Juliette turned to a payday loan – due in two weeks – hopeful that the $480 cash infusion was all she needed to get ahead of her bills. But steep fees and high interest rates quickly spiraled out of control and she was forced to get three additional loans to keep up with the payments.

Her story isn’t uncommon in Minnesota, Sara Nelson-Pallmeyer, executive director of Exodus Lending, told the House Jobs and Economic Development Finance Division Tuesday.

Payday loans are designed to trap people in a cycle of “debt and indebtedness,” but Exodus Lending helps people, like Juliette, escape and get back on their feet, Rep. Jim Davnie (DFL-Mpls) said.

Davnie sponsors HF367 that would appropriate $100,000 in Fiscal Year 2020 to provide the nonprofit with grant funding to support its program. The bill was held over for possible inclusion in an omnibus bill. It does not have a Senate companion.

Payday loans are marketed as “quick-fix solutions” to financial emergencies and usually range from $200 to $500, but people are almost always forced to take out additional loans to cover the high interest rates. Many have to take out five to eight additional loans to cover the expenses incurred by their initial loan and, on average, borrowers pay more than four times the amount of their loan in interest, Nelson-Pallmeyer said.

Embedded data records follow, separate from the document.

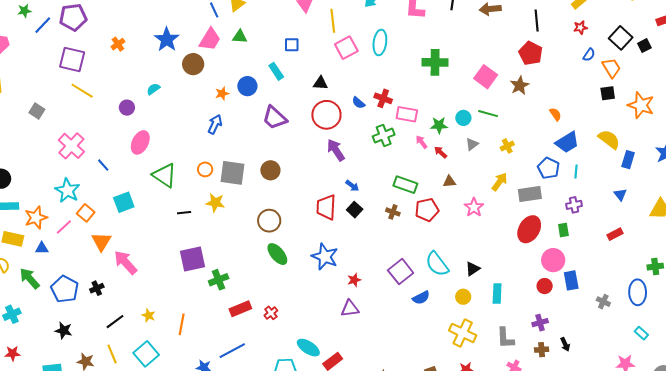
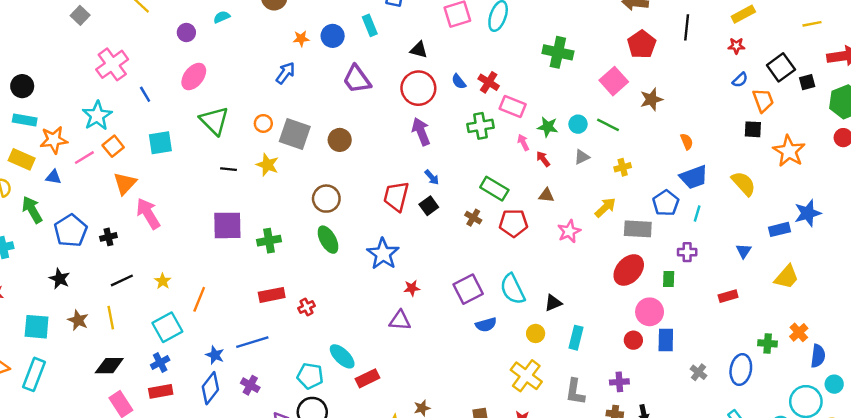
red pentagon: (531, 53) -> (642, 44), moved
blue rectangle: (628, 160) -> (780, 229), moved, turned 48
green cross: (219, 280) -> (269, 241), moved
cyan square: (146, 354) -> (167, 327), moved

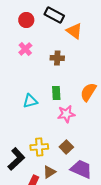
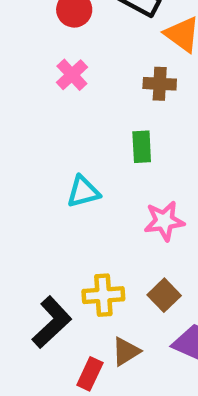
brown cross: (57, 58) -> (160, 84), moved
green rectangle: (56, 93) -> (142, 147), moved

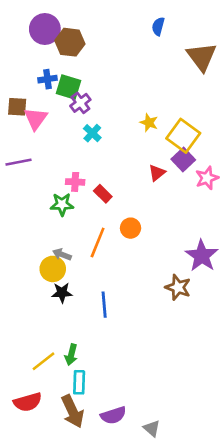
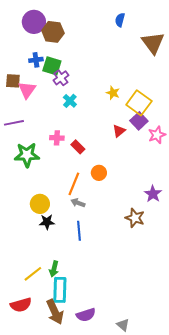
green star: (62, 204) -> (27, 155), moved, size x1.4
gray arrow: (62, 254) -> (78, 203), moved
purple star: (202, 256) -> (153, 194), size x0.7
cyan rectangle: (79, 382) -> (60, 290), size x1.4
gray triangle: (152, 428) -> (123, 325), moved

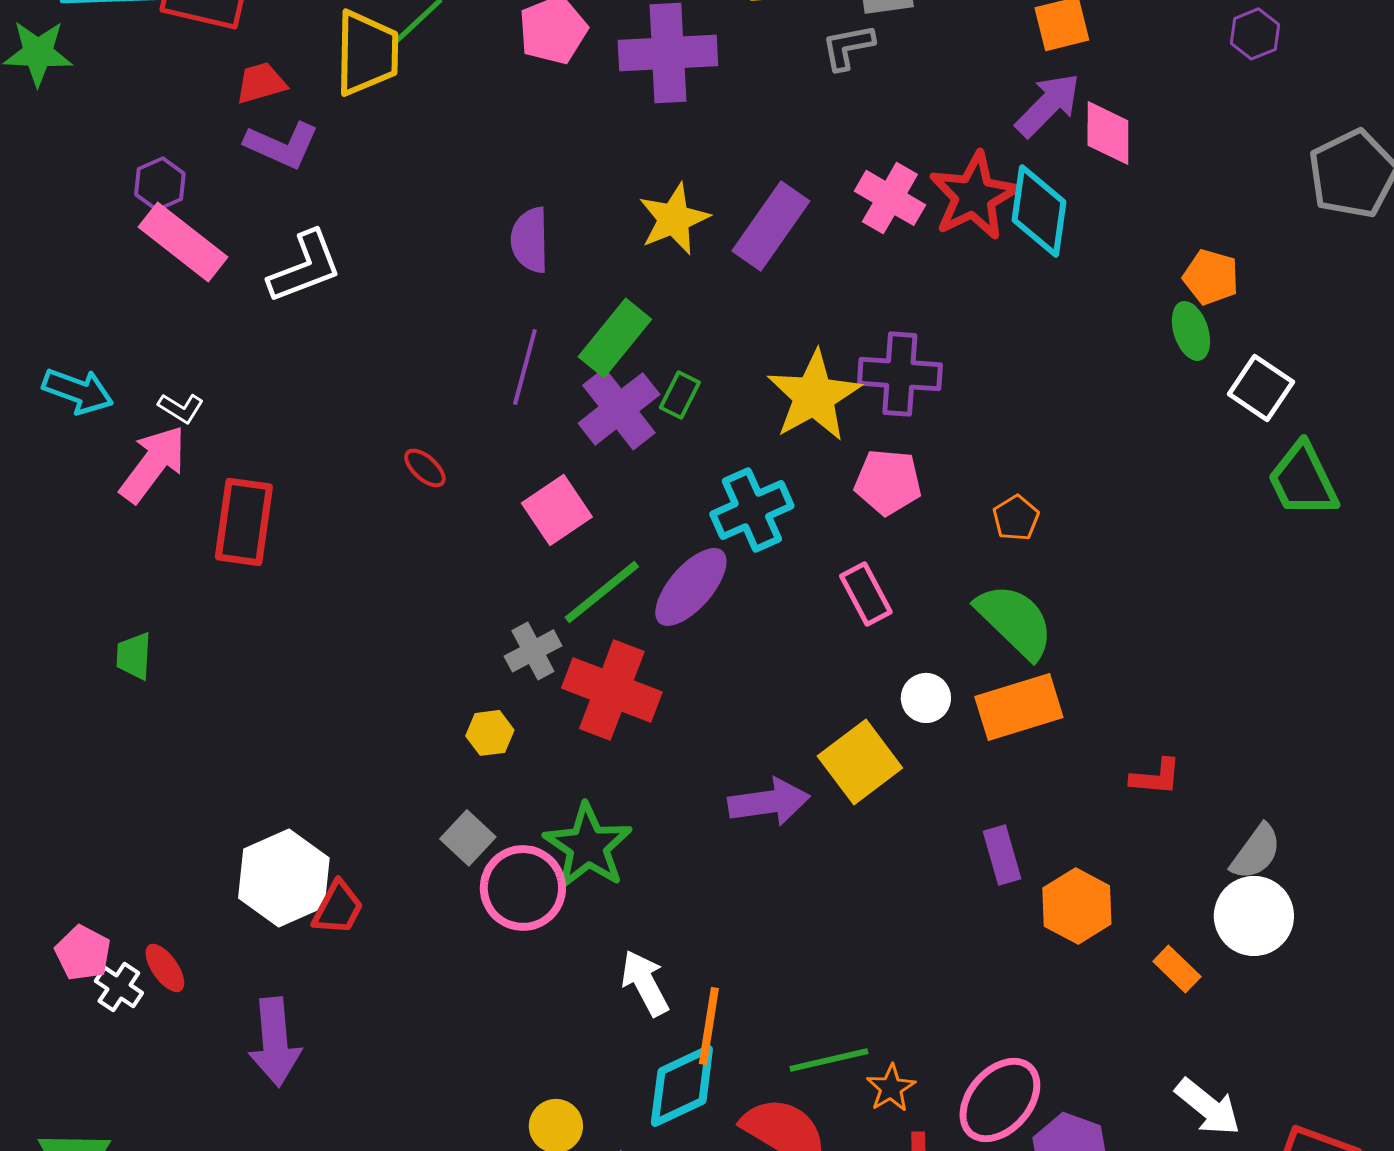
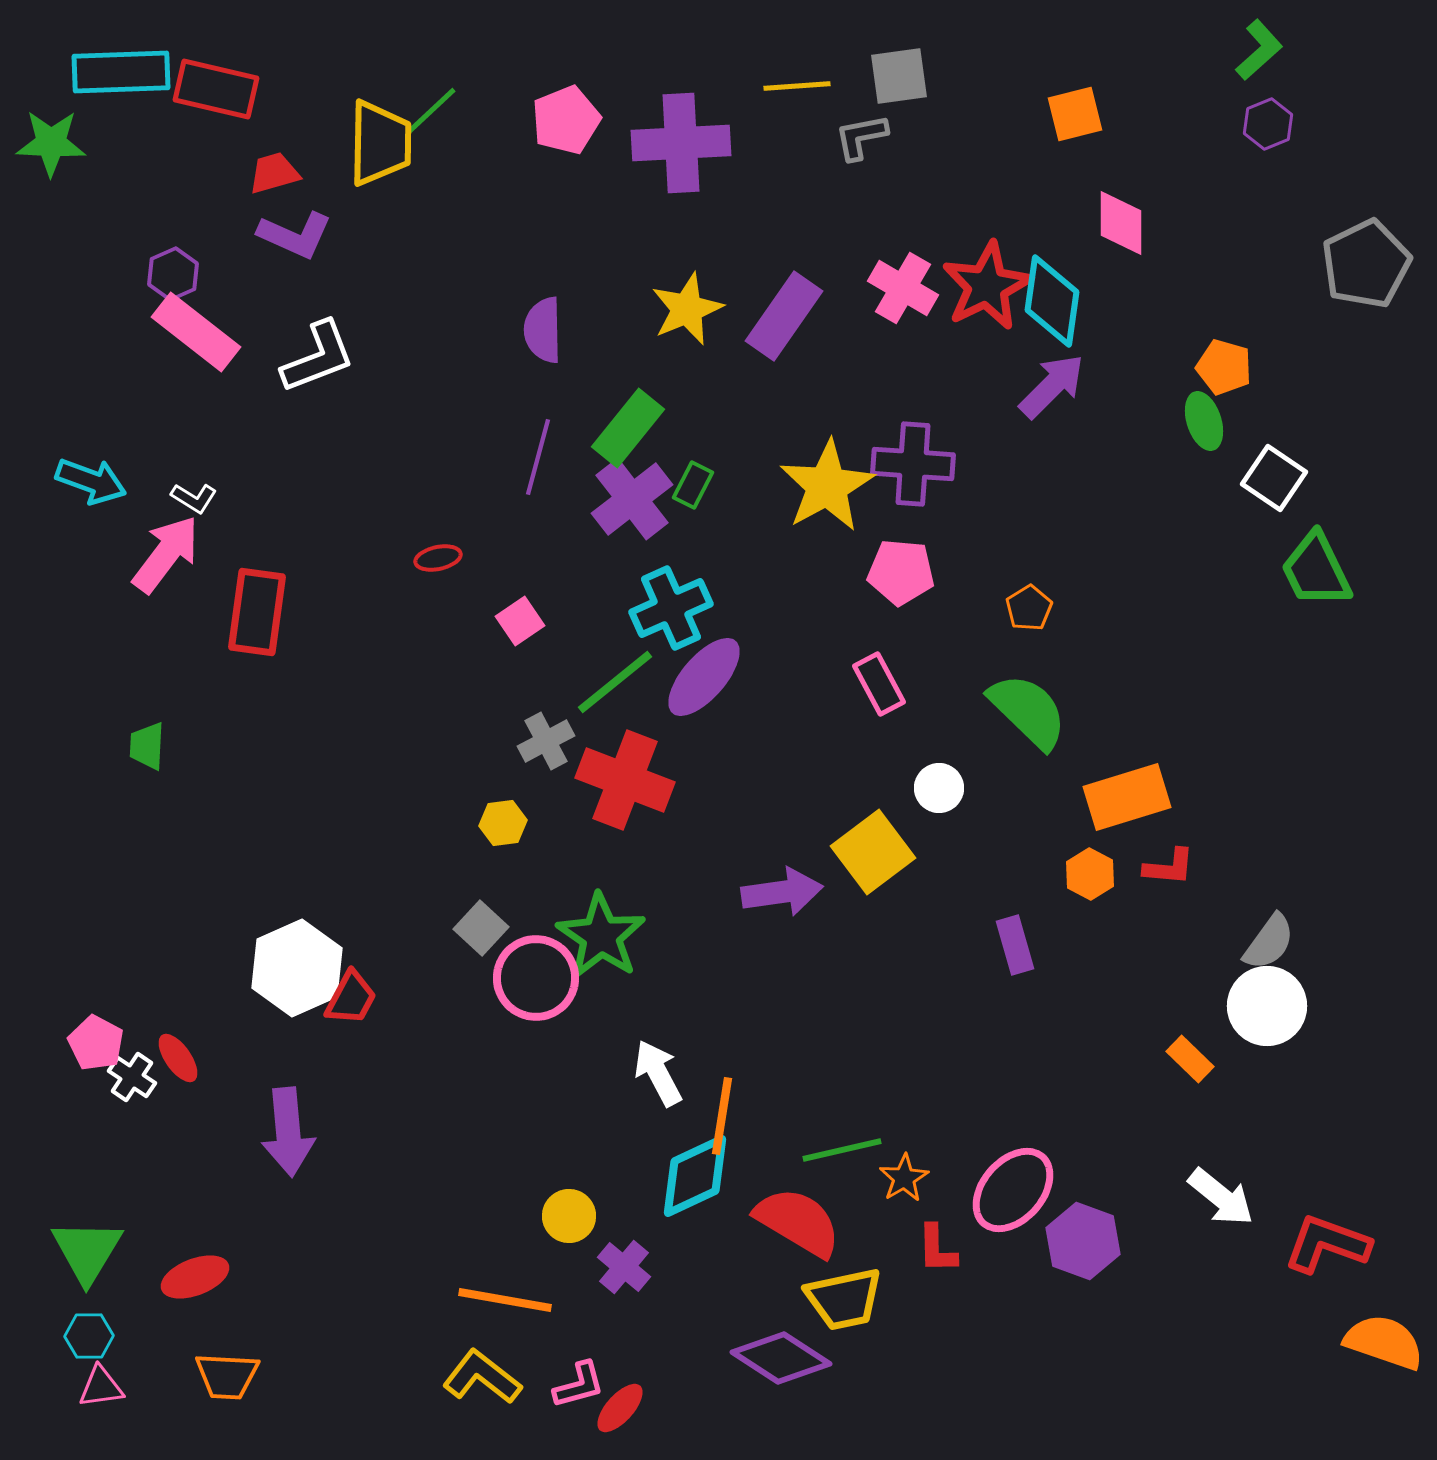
purple arrow: (1048, 105) -> (1052, 386), moved
red ellipse: (425, 468) -> (438, 558), turned -54
pink square: (557, 510) -> (520, 621), moved, size x0.7
cyan cross: (752, 510) -> (671, 608), moved
orange rectangle: (1019, 707) -> (1127, 797), moved
orange hexagon: (1077, 906) -> (1090, 874), moved, size x0.7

In 2017, more than 330,000 payday loans were issued to Minnesota borrowers, costing them nearly $10 million in interest and fees – money that could have gone to groceries, rent, utilities, child care, gas, or other necessities, she said.

Exodus Lending helps people by paying off their payday loans upfront and allowing them to pay off the debt in interest-free monthly installments over a 12-month period. Clients are also provided with financial counseling to help them get back on their feet, Nelson-Pallmeyer said.

State funding would help Exodus Lending increase its capacity through additional staffing, expand outreach in areas including Blue Earth, Olmstead, and Stearns counties, and begin reporting their participants’ payment histories to help improve their credit scores, she said.

Exodus Lending began offering loans to clients from across the state in 2015 and worked with 54 new participants in 2017 and 100 in 2018. They have already taken on 17 new clients this year, Nelson-Pallmeyer said.

“A handful” of program participants may came back to Exodus Lending for help a year or two after paying off their loans, but most don’t return to payday lenders, she said.